__Problem to solve__
Go through the data line by line from the top, retyping each exactly, and end with the line that contains "oraz kierowników instytucji".

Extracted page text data
┌────────

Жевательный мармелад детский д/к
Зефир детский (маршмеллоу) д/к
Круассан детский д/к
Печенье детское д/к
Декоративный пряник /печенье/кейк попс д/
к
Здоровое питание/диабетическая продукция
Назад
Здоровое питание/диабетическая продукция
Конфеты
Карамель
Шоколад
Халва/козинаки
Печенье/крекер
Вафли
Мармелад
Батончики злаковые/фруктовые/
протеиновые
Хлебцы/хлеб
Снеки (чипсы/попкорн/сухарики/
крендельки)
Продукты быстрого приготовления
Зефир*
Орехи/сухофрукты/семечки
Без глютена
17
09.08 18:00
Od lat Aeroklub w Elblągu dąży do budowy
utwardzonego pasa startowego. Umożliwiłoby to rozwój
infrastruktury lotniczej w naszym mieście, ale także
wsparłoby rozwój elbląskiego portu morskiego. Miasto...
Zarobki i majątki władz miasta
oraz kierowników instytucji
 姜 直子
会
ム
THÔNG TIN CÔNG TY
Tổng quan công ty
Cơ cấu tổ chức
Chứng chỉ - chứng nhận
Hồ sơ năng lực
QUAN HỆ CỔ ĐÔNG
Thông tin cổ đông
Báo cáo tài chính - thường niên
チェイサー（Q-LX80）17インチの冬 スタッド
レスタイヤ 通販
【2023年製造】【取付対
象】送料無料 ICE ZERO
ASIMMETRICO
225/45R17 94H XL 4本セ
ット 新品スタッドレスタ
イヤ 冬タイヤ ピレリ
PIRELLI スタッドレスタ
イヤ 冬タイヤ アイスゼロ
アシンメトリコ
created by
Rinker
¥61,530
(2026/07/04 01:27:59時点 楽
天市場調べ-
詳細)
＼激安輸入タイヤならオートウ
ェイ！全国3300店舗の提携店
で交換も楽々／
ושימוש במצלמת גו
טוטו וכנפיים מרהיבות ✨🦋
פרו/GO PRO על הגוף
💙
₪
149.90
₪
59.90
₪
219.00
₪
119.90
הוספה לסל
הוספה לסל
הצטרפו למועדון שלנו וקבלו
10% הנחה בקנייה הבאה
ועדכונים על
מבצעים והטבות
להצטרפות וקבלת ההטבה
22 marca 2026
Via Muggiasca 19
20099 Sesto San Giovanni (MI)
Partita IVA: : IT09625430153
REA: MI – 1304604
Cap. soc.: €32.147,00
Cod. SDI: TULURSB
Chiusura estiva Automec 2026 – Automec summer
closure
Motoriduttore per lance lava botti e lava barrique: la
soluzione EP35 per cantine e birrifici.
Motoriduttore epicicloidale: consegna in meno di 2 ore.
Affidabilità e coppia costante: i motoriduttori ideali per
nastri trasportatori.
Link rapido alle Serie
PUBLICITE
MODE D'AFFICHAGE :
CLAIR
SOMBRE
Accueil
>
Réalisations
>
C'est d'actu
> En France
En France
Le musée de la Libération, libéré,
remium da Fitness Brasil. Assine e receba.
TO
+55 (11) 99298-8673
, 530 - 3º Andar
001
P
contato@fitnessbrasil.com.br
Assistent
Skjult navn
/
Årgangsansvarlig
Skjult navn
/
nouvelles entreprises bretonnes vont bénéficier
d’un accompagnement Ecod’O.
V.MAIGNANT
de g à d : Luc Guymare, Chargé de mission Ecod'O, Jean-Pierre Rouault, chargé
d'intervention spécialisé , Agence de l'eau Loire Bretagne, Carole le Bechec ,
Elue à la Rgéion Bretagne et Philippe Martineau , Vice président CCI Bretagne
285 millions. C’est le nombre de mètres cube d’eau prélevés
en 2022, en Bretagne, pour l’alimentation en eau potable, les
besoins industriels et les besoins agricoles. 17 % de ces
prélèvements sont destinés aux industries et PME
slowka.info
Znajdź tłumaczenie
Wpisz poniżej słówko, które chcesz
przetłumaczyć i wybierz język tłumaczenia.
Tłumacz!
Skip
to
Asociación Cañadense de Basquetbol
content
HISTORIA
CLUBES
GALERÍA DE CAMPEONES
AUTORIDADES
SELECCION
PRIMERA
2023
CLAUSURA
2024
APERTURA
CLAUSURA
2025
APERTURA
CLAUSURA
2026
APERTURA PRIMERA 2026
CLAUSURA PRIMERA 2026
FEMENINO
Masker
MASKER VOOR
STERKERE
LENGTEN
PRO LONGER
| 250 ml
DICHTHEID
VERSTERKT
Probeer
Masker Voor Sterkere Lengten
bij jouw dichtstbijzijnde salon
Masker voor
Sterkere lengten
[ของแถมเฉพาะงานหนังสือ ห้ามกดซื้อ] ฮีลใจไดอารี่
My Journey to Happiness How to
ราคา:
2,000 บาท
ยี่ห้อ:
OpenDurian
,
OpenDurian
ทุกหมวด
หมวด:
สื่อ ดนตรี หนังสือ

└────────

__Result of this exercise__
Жевательный мармелад детский д/к
Зефир детский (маршмеллоу) д/к
Круассан детский д/к
Печенье детское д/к
Декоративный пряник /печенье/кейк попс д/
к
Здоровое питание/диабетическая продукция
Назад
Здоровое питание/диабетическая продукция
Конфеты
Карамель
Шоколад
Халва/козинаки
Печенье/крекер
Вафли
Мармелад
Батончики злаковые/фруктовые/
протеиновые
Хлебцы/хлеб
Снеки (чипсы/попкорн/сухарики/
крендельки)
Продукты быстрого приготовления
Зефир*
Орехи/сухофрукты/семечки
Без глютена
17
09.08 18:00
Od lat Aeroklub w Elblągu dąży do budowy
utwardzonego pasa startowego. Umożliwiłoby to rozwój
infrastruktury lotniczej w naszym mieście, ale także
wsparłoby rozwój elbląskiego portu morskiego. Miasto...
Zarobki i majątki władz miasta
oraz kierowników instytucji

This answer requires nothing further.